WORK REQUIRED:
Write out all of the entries below word for word.

STORED DATA:
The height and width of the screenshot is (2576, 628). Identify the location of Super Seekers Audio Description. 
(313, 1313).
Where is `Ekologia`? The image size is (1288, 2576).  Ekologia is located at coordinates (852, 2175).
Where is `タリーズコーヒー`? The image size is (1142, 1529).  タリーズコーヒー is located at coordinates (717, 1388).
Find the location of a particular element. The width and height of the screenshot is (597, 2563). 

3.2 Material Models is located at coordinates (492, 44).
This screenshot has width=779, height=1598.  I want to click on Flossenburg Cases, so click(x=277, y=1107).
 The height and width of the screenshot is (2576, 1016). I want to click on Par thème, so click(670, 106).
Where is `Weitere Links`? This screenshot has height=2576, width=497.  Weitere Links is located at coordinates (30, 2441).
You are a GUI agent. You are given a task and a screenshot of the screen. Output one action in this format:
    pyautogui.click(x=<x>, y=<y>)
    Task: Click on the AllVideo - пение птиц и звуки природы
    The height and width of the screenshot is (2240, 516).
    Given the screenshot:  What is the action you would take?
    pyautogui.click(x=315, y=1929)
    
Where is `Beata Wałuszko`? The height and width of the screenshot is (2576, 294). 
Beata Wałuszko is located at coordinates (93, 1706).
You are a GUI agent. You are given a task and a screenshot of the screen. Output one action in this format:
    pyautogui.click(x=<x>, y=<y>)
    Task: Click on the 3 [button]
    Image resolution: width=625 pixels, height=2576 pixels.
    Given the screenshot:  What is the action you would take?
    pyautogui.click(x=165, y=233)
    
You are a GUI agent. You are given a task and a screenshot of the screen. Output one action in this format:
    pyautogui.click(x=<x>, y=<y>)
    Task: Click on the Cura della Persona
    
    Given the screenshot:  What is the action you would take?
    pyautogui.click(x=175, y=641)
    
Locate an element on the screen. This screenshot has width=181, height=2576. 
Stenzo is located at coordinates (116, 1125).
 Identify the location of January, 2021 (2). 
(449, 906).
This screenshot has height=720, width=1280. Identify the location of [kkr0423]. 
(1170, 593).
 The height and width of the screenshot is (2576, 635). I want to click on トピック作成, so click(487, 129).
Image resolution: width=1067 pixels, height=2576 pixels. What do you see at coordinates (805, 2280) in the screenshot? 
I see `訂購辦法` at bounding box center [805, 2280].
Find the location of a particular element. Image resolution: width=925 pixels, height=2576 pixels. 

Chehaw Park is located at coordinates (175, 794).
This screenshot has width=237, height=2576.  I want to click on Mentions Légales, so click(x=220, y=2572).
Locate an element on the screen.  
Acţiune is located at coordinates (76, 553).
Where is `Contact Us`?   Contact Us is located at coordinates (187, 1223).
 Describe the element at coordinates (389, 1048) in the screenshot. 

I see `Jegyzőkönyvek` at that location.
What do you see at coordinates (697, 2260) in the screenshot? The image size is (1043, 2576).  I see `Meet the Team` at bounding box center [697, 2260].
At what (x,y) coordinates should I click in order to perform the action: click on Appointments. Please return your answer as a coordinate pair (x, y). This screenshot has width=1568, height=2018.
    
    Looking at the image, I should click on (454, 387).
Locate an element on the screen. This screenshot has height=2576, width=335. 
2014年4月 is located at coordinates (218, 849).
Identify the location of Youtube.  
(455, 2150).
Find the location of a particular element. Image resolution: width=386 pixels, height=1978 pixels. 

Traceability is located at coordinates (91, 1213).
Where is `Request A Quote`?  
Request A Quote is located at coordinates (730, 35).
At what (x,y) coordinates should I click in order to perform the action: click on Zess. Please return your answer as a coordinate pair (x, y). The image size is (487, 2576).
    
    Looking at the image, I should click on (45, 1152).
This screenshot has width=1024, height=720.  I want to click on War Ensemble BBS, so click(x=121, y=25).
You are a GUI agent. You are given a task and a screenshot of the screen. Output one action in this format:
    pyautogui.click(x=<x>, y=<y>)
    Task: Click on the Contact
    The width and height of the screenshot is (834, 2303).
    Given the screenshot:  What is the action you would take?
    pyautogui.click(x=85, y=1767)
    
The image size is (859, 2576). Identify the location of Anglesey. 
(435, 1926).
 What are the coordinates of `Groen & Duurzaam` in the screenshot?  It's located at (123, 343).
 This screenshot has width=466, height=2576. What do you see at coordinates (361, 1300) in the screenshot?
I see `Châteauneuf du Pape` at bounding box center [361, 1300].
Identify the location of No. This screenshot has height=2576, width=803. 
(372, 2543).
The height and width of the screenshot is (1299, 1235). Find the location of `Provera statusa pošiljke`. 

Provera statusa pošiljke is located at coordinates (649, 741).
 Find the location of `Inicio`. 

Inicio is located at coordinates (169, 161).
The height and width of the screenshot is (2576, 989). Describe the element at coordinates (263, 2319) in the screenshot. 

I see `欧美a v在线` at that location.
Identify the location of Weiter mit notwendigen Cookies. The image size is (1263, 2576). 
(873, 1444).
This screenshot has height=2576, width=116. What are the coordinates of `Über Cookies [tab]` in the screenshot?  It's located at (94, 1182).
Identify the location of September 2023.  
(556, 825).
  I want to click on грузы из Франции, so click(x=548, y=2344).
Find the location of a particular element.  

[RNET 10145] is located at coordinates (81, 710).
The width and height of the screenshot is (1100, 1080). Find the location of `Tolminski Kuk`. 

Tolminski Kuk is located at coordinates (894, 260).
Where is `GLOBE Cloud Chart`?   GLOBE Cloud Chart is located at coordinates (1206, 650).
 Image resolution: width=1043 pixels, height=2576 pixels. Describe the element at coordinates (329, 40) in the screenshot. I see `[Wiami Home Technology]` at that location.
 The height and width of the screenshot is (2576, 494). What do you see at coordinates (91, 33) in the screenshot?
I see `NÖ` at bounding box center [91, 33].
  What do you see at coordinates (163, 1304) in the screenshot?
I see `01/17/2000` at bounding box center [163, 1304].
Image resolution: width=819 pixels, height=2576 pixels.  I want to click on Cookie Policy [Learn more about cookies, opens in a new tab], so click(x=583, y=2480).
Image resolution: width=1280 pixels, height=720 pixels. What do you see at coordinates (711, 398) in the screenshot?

ANSWER SECTION:
The height and width of the screenshot is (2576, 628). Identify the location of Super Seekers Audio Description. 
(313, 1313).
Where is `Ekologia`? The image size is (1288, 2576).  Ekologia is located at coordinates (852, 2175).
Where is `タリーズコーヒー`? The image size is (1142, 1529).  タリーズコーヒー is located at coordinates (717, 1388).
Find the location of a particular element. The width and height of the screenshot is (597, 2563). 

3.2 Material Models is located at coordinates (492, 44).
This screenshot has width=779, height=1598.  I want to click on Flossenburg Cases, so click(x=277, y=1107).
 The height and width of the screenshot is (2576, 1016). I want to click on Par thème, so click(670, 106).
Where is `Weitere Links`? This screenshot has height=2576, width=497.  Weitere Links is located at coordinates (30, 2441).
You are a GUI agent. You are given a task and a screenshot of the screen. Output one action in this format:
    pyautogui.click(x=<x>, y=<y>)
    Task: Click on the AllVideo - пение птиц и звуки природы
    The height and width of the screenshot is (2240, 516).
    Given the screenshot:  What is the action you would take?
    pyautogui.click(x=315, y=1929)
    
Where is `Beata Wałuszko`? The height and width of the screenshot is (2576, 294). 
Beata Wałuszko is located at coordinates (93, 1706).
You are a GUI agent. You are given a task and a screenshot of the screen. Output one action in this format:
    pyautogui.click(x=<x>, y=<y>)
    Task: Click on the 3 [button]
    Image resolution: width=625 pixels, height=2576 pixels.
    Given the screenshot:  What is the action you would take?
    pyautogui.click(x=165, y=233)
    
You are a GUI agent. You are given a task and a screenshot of the screen. Output one action in this format:
    pyautogui.click(x=<x>, y=<y>)
    Task: Click on the Cura della Persona
    
    Given the screenshot:  What is the action you would take?
    pyautogui.click(x=175, y=641)
    
Locate an element on the screen. This screenshot has width=181, height=2576. 
Stenzo is located at coordinates (116, 1125).
 Identify the location of January, 2021 (2). 
(449, 906).
This screenshot has height=720, width=1280. Identify the location of [kkr0423]. 
(1170, 593).
 The height and width of the screenshot is (2576, 635). I want to click on トピック作成, so click(487, 129).
Image resolution: width=1067 pixels, height=2576 pixels. What do you see at coordinates (805, 2280) in the screenshot? 
I see `訂購辦法` at bounding box center [805, 2280].
Find the location of a particular element. Image resolution: width=925 pixels, height=2576 pixels. 

Chehaw Park is located at coordinates (175, 794).
This screenshot has width=237, height=2576.  I want to click on Mentions Légales, so click(x=220, y=2572).
Locate an element on the screen.  
Acţiune is located at coordinates (76, 553).
Where is `Contact Us`?   Contact Us is located at coordinates (187, 1223).
 Describe the element at coordinates (389, 1048) in the screenshot. 

I see `Jegyzőkönyvek` at that location.
What do you see at coordinates (697, 2260) in the screenshot? The image size is (1043, 2576).  I see `Meet the Team` at bounding box center [697, 2260].
At what (x,y) coordinates should I click in order to perform the action: click on Appointments. Please return your answer as a coordinate pair (x, y). This screenshot has width=1568, height=2018.
    
    Looking at the image, I should click on (454, 387).
Locate an element on the screen. This screenshot has height=2576, width=335. 
2014年4月 is located at coordinates (218, 849).
Identify the location of Youtube.  
(455, 2150).
Find the location of a particular element. Image resolution: width=386 pixels, height=1978 pixels. 

Traceability is located at coordinates (91, 1213).
Where is `Request A Quote`?  
Request A Quote is located at coordinates (730, 35).
At what (x,y) coordinates should I click in order to perform the action: click on Zess. Please return your answer as a coordinate pair (x, y). The image size is (487, 2576).
    
    Looking at the image, I should click on (45, 1152).
This screenshot has width=1024, height=720.  I want to click on War Ensemble BBS, so click(x=121, y=25).
You are a GUI agent. You are given a task and a screenshot of the screen. Output one action in this format:
    pyautogui.click(x=<x>, y=<y>)
    Task: Click on the Contact
    The width and height of the screenshot is (834, 2303).
    Given the screenshot:  What is the action you would take?
    pyautogui.click(x=85, y=1767)
    
The image size is (859, 2576). Identify the location of Anglesey. 
(435, 1926).
 What are the coordinates of `Groen & Duurzaam` in the screenshot?  It's located at (123, 343).
 This screenshot has width=466, height=2576. What do you see at coordinates (361, 1300) in the screenshot?
I see `Châteauneuf du Pape` at bounding box center [361, 1300].
Identify the location of No. This screenshot has height=2576, width=803. 
(372, 2543).
The height and width of the screenshot is (1299, 1235). Find the location of `Provera statusa pošiljke`. 

Provera statusa pošiljke is located at coordinates (649, 741).
 Find the location of `Inicio`. 

Inicio is located at coordinates (169, 161).
The height and width of the screenshot is (2576, 989). Describe the element at coordinates (263, 2319) in the screenshot. 

I see `欧美a v在线` at that location.
Identify the location of Weiter mit notwendigen Cookies. The image size is (1263, 2576). 
(873, 1444).
This screenshot has height=2576, width=116. What are the coordinates of `Über Cookies [tab]` in the screenshot?  It's located at (94, 1182).
Identify the location of September 2023.  
(556, 825).
  I want to click on грузы из Франции, so click(x=548, y=2344).
Find the location of a particular element.  

[RNET 10145] is located at coordinates (81, 710).
The width and height of the screenshot is (1100, 1080). Find the location of `Tolminski Kuk`. 

Tolminski Kuk is located at coordinates (894, 260).
Where is `GLOBE Cloud Chart`?   GLOBE Cloud Chart is located at coordinates (1206, 650).
 Image resolution: width=1043 pixels, height=2576 pixels. Describe the element at coordinates (329, 40) in the screenshot. I see `[Wiami Home Technology]` at that location.
 The height and width of the screenshot is (2576, 494). What do you see at coordinates (91, 33) in the screenshot?
I see `NÖ` at bounding box center [91, 33].
  What do you see at coordinates (163, 1304) in the screenshot?
I see `01/17/2000` at bounding box center [163, 1304].
Image resolution: width=819 pixels, height=2576 pixels.  I want to click on Cookie Policy [Learn more about cookies, opens in a new tab], so click(x=583, y=2480).
Image resolution: width=1280 pixels, height=720 pixels. What do you see at coordinates (711, 398) in the screenshot?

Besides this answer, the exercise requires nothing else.